Abstract:
Our knowledge of educational ideas and endeavour in the early years of colonial settlement in New Zealand is far from comprehensive. The Major historians of the period have concerned themselves mainly with politics and have dealt with the question in an incidental fashion only. But the published work of educational historians has not remedied the deficiency. Meet of this has been based on inadequate research and has led to the making of a number of generalisations which are not fully tenable and which in some cases are completely wrong. Consequently there is today a dearth of accurate, detailed Knowledge concerning the formative years of our education system. Instead, more often than not we have a mixture of myth, error and ill-assorted fact.

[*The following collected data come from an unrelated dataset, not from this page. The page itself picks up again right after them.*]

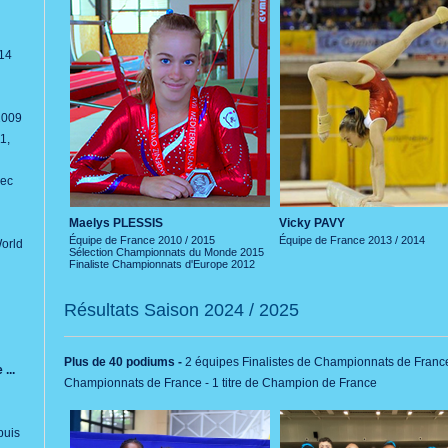
14
2009
1,
vec
Maelys PLESSIS
Vicky PAVY
Équipe de France 2010 / 2015
Équipe de France 2013 / 2014
orld
Sélection Championnats du Monde 2015
Finaliste Championnats d'Europe 2012
Résultats Saison 2024 / 2025
Plus de 40 podiums -
2 équipes Finalistes de Championnats de France -
...
Championnats de France - 1 titre de Champion de France
puis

The purpose of this essay is to analyse the educational theories current in Wellington and Nelson in the early years of settlement and to trace the working out in practice of these ideas from the early 1840's to the enactment of the first Education Ordinances in the two provinces. The study, limited in both space and time, will show how certain features now regarded as distinctive of New Zealand's educational system, evolved during these crucial years through the interaction of practical necessity and a diversity of political, philosophical and religious beliefs. It will reflect also the dominant role which a relatively small number of highly-educated men played in the creation of state schooling. Above all, it will show beyond all possible doubt that the secular, compulsory and central nature of New Zealand education was introduced long before the passing of the 1877 Act.